═══ Exercise materials

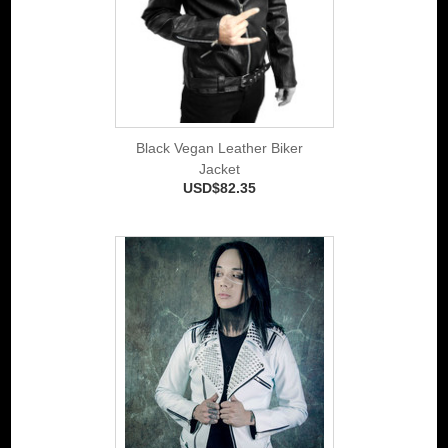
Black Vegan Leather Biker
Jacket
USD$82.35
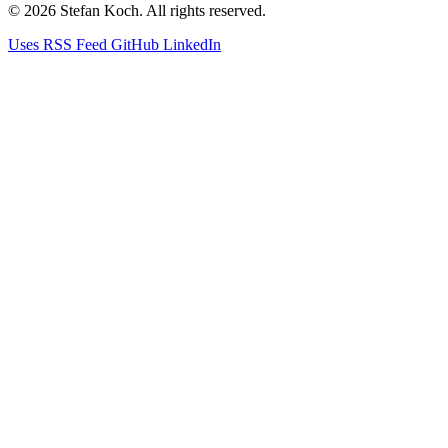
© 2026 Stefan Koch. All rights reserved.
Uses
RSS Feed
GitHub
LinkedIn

══════
═══ Exercise materials

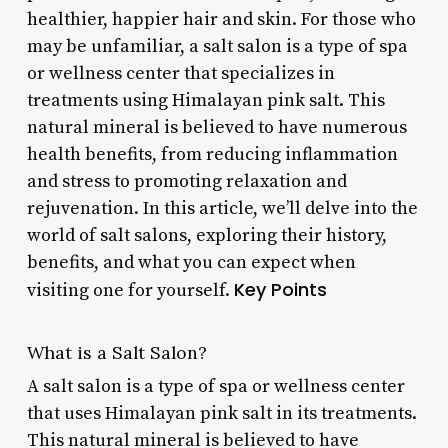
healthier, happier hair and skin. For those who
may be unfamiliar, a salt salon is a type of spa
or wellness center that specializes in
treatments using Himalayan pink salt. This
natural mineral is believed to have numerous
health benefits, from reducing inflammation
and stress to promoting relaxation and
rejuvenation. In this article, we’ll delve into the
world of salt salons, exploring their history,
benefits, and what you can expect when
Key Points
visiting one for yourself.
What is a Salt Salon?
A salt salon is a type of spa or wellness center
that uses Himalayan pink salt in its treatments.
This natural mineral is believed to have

══════

Wherever the string "treatments" occurs in the data, copy the line that holds it.

treatments using Himalayan pink salt. This
that uses Himalayan pink salt in its treatments.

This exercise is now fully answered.